Ballet du Théâtre San Carlo de Naples, à l’Opéra de Versailles


Une renaissance!
© Luciano Romano

Le Ballet du théâtre San Carlo de Naples se produit en France pour la première fois. Une occasion unique de découvrir cette compagnie mythique qui revient de loin. C’est ce week-end, sur la scène de l’Opéra royal du château de Versailles.


C’est une grande première ! Une première historique, même, pour le Ballet du Teatro di San Carlo, l’Opéra de Naples, le plus illustre des théâtres lyriques italiens avec la Scala de Milan, mais aussi l’une des plus belles salles du monde, exaltée par Stendhal. Une première historique, car jamais cette compagnie de ballet instituée à Naples par un Bourbon d’Espagne n’avait été invitée en France. Et mieux encore sur l’Olympe des Bourbons, à Versailles, à l’Opéra royal, cet écrin voulu par Louis XV, deux fois cousin de Charles, roi des Deux-Siciles avant que d’être roi d’Espagne sous le nom de Charles III. Souverain en Italie, Charles, Carlo à Naples, Carlos à Madrid, fut l’instigateur du Teatro di San Carlo, édifié en deux-cent-soixante-dix jours et inauguré le 4 novembre 1737 avec un opéra, Achille in Sciro, sur un livret de Métastase, une musique de Sarro, et où le ballet assumait les divertissements réglés par Francesco Aquilanti, avant, au milieu et à la fin de l’ouvrage.  

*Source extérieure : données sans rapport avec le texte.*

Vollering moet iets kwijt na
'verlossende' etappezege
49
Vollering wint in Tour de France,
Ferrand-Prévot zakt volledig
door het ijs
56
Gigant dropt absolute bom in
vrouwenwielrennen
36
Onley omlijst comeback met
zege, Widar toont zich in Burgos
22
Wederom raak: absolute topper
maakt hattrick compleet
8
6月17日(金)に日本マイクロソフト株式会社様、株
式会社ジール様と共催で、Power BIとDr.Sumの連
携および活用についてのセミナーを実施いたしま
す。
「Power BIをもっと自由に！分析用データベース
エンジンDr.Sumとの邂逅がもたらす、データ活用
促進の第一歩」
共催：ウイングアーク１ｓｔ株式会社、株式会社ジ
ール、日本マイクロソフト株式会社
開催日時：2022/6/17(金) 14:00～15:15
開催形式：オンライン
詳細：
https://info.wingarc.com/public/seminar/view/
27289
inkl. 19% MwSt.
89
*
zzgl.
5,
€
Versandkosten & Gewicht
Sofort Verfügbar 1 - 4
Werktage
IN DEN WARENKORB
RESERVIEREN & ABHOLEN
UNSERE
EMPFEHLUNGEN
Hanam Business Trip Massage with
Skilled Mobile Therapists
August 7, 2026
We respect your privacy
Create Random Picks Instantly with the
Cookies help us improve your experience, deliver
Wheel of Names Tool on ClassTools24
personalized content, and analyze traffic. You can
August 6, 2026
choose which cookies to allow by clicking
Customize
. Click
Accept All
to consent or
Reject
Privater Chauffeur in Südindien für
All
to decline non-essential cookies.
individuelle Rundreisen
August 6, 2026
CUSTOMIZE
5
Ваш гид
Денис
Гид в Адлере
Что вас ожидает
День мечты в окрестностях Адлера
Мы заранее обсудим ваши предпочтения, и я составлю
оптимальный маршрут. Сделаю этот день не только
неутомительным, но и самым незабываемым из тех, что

Après deux siècles de vice-royautés aiguillées depuis Madrid, puis depuis Vienne, les Napolitains, et avec eux les Siciliens avaient enfin leur propre roi en 1734. Et ce fils de Philippe V d’Espagne, plus tard roi d’Espagne lui-même, allait provoquer, après avoir conquis ses deux trônes, un formidable développement de Naples. La création du San Carlo faisait partie de ce vaste dessein. Charles, roi de Naples, Charles, roi de Sicile et de Jérusalem, Charles enfin roi des Deux-Siciles, n’oublie pas qu’il est Bourbon. À l’image de l’Académie royale de Musique et de Danse voulue par son arrière-grand-père Louis XIV, un théâtre d’opéra et de ballet constitue un élément essentiel de son prestige. Il est aussi Farnèse par sa mère, Elisabeth de Parme. Et sous son règne, comme celui de ses successeurs, le San Carlo s’affirmera comme l’une des scènes les plus prestigieuses d’Europe. Au XIXe siècle, Rossini puis Donizetti y règneront, cependant que le ballet, dans l’ombre du théâtre lyrique, alignera lui aussi quelques grands noms : Salvatore Vigano, Antonio Guerra, Carlo Blassis. Mais aussi Fanny Cerrito, Carlotta Grisi ou Elisa Vaque-Moulin. Ou encore Salvatore Taglioni, directeur du Ballet du San Carlo de 1817 à 1860 et oncle de Marie, prima ballerina à Paris où elle créa La Sylphide à l’Opéra.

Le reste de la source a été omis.